Pirodus Temporal range: Carboniferous Moscovian PreꞒ Ꞓ O S D C P T J K Pg N

Scientific classification
- Kingdom: Animalia
- Phylum: Chordata
- Class: Chondrichthyes
- Subclass: Holocephali
- Order: †Eugeneodontiformes
- Family: †Caseodontidae
- Genus: †Pirodus
- Species: †P. conicus
- Binomial name: †Pirodus conicus Lebedev, 2001

= Pirodus =

- Genus: Pirodus
- Species: conicus
- Authority: Lebedev, 2001

Extinct genus of cartilaginous fish

Pirodus (meaning 'Pirochi tooth') is an extinct genus of cartilaginous fish from the Carboniferous of Russia. It is classified as a member of the order Eugeneodontiformes and the family Caseodontidae. The genus includes a single species, P. conicus, which is known only from a single, incomplete fossil of its teeth. These teeth were fused together and sat along the midline of the jaw, and were surrounded by fused dermal denticles.

== Discovery ==
The holotype and only specimen of Pirodus conicus was described by researcher Oleg Lebedev in a 2001 paper, and originated from the Shchurovo-Korobcheyevo Formation of Moscow Oblast, Russia. This locality has been dated to the Moscovian stage of the Carboniferous period. The holotype specimen is in the collection of the Paleontological Institute, Russian Academy of Sciences and is catalogued as PIN 2804/328.

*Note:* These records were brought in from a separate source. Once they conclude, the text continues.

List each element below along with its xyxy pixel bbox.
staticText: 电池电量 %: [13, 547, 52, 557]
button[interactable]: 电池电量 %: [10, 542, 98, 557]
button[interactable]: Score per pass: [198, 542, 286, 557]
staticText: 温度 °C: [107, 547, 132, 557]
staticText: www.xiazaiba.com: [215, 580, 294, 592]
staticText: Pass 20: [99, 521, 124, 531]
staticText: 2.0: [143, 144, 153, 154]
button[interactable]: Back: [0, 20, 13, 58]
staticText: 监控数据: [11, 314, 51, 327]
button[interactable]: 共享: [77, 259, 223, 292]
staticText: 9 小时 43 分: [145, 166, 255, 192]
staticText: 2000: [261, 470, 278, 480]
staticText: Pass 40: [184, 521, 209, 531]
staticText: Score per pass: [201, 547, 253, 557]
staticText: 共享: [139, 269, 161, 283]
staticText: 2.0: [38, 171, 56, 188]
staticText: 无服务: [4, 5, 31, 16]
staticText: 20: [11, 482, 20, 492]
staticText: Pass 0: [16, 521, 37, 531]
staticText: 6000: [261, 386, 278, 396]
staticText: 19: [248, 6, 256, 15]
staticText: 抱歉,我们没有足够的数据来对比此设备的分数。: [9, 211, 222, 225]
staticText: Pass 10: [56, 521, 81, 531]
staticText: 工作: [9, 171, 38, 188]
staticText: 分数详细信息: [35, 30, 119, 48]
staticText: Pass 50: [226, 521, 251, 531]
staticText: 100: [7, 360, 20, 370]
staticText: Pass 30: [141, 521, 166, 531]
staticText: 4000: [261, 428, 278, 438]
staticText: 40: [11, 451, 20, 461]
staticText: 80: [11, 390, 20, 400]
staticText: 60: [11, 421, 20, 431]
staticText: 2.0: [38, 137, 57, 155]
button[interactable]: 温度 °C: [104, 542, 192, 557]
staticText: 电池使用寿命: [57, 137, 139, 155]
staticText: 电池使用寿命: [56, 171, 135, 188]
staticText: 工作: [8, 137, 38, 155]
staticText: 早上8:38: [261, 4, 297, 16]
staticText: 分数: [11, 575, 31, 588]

The genus is named after the village of Пирочи (Pirochi), which is near where the only known specimen was found, combined with the Greek suffix ὀδούς or odoús, meaning 'tooth'. The name of the type and only species, P. conicus, is derived from the Latin conicus, and refers to the shape of its teeth.

== Description ==
Pirodus is known from a single fragment of a tooth-whorl surrounded by dermal denticles, which is about 17 mm in height. The tooth-whorl of this taxon was an unpaired structure positioned along the midline of the jaw, and consisted of a single fused base (or root) with multiple flattened, overlapping crowns protruding from it. The tooth crowns were conical, rather than bulbous and rounded like in related genera. The denticles of the taxon are large and pointed, and those around the margins of the tooth-whorl may have been fused to the teeth.

The tooth crowns are composed of a form of dentin termed tubular dentin, while the base is composed of a form called trabecular dentin.

== Classification ==
Pirodus is a member of the family Caseodontidae and the order Eugeneodontiformes (alternatively referred to as the synonymous order Edestida). Oleg Lebedev noted that the appearance of the tooth-whorl is most similar to that of the caseodont genus Ornithoprion.